Three parameters were studied: 18O value in the foram

G.bulloides (an index of global, but primarily Northern

Hemisphere, ice volume); summer sea-surface

temperature (Ts) derived from radiolaria-based transfer

functions (an index of sub-Antarctic temperatures); and

abundance variations of the radiolaria C.davisiana

(an index of Antarctic surface water structure). These

proxy records were concentrated at frequencies

corresponding closely to those expected from an orbital

forcing function(~100kyrs, 40-43kyrs, and 19.5-24kyrs).

2. Chappell & Shackleton(1986)

(a) formal assumption: the deep ocean, at least in the

Pacific, is so cold that its temperature may be regarded

as constant.

(b) V19-30 vs. Huon Pennisula, New Guinea: a discrepancy

has been noted.

(c) the final time-scale of V19-30 is developed by tuning the

initial record on the basis of its relationship to orbital

precession, obliquity and eccentricity functions.
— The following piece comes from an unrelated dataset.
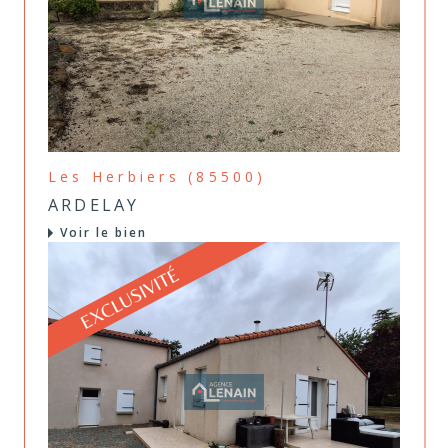
Les Herbiers (85500)
ARDELAY
Voir le bien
(d) oxygen isotope studies clearly associate reef VIIa (the

older) with substage 5e.

(e) Before 130kyr the sea-level curve derived from marine

terraces is subject to larger uncertainties because both

the assigned ages and assumed uplift rates become

less secure.

(f) Within the past 130kyr the greatest uncertainty relates to

the reef IVb-IIIa area where the isotopic record shows

little structure.

(g) By plotting sea-level against 18O, they found a cluster of

points around zero sea level and +3.4‰ corresponding

to full interglacial stage 1 and substage 5e.

(h) A more probable explanation is that this isotopic shift

results from a temperature effect on the isotopic

composition of the benthic foraminifera analysed.
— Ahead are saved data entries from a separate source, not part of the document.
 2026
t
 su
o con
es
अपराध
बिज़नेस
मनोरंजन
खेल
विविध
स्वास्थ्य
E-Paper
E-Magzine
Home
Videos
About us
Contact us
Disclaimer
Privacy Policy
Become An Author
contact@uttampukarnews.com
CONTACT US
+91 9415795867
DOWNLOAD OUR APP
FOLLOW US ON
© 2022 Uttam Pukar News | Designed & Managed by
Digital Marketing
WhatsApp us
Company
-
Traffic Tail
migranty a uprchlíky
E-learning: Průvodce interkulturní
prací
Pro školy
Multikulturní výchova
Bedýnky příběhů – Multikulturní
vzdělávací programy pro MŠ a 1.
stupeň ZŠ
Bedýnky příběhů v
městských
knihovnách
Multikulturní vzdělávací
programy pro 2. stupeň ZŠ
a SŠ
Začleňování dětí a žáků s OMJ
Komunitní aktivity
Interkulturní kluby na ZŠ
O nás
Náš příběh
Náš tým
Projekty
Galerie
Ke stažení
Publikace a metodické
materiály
(i) They conclude that deep waters in the Pacific Ocean

were ~1.5C cooler in glacial and interstadial times than

in the short (~10kyr duration) interglacials of substage 5e

and the present.

3. Mechanisms of glaciation and deglaciation: the oceanic

evidence

Ruddinman and McIntyre(1981):

Ice sheet growth is favored when Northern Hemisphere

summer insolation levels are low (due to orbital factors)

but oceanic temperatures at high latitudes are warm,

providing an abundant moisture source adjacent to the

relatively cool continents. Strong thermal contrasts at the

continental margin help steer depressions towards the

developing ice sheets, thereby increasing the local

accumulation rate.

(a) Heinrich events are attributed to instabilities in the ice

sheets once they have grown to continental dimensions,

resulting in iceberg discharge.

(b) Heinrich events raises global sea level by 10-15m

(c) There must be strong and swift interactions between the

major ice sheets in both hemisphere, in which the

collapse of one ice sheet raises sea level sufficiently to

destabilize those margins of the others where ice

advanced onto the shelves.

4. A longer Perspective: the Entire Brunhes

(a) Oxygen isotope values for interglacial extremes are

then compared with the Stage 1.

(b) The extremes of Stage 1, 5e, 9, 11 are significantly

lighter than Stage 7, 13, 15,17 and 19. During these

interglacials either some northern hemisphere ice must

have remained, or ocean deep water must have been

colder than they are today.

(c) Although the planktonic values are more scattered, the

values for interglacial Stage 7, 13, 15, 17 and 19 are

indeed systematically more positive than the extreme

values for Stages 1, 5, 9, and 11. This in turns suggests

that on slowly uplifting coastlines where should be

marked gap between the Stage 11 and the much older

Stage 23.

(d) Sachs(1973) suggested that this was substantially the

warmest interglacial in the last million years. In DSDP

Site 552A in the North Atlantic, Stage 11 is represented

by the thickest section of nannofossil ooze with the least

ice-rafted contribution of any of the interglacials in the

last 2.5Ma.

(e) Comparing each glacial extreme, without doubt Stages 12

and 16 were more extreme than Stage 2. Stage 6

perhaps marginally more extreme. Stage 10 was perhaps

marginally less extreme than Stage 2. Stages 4, 8, 14,

and 18 were significantly less important.

(f) Amongst the planktonic data sets no consistent pattern

emerges. This is not surprising, since temperature

variations must have played a part for many of the cores.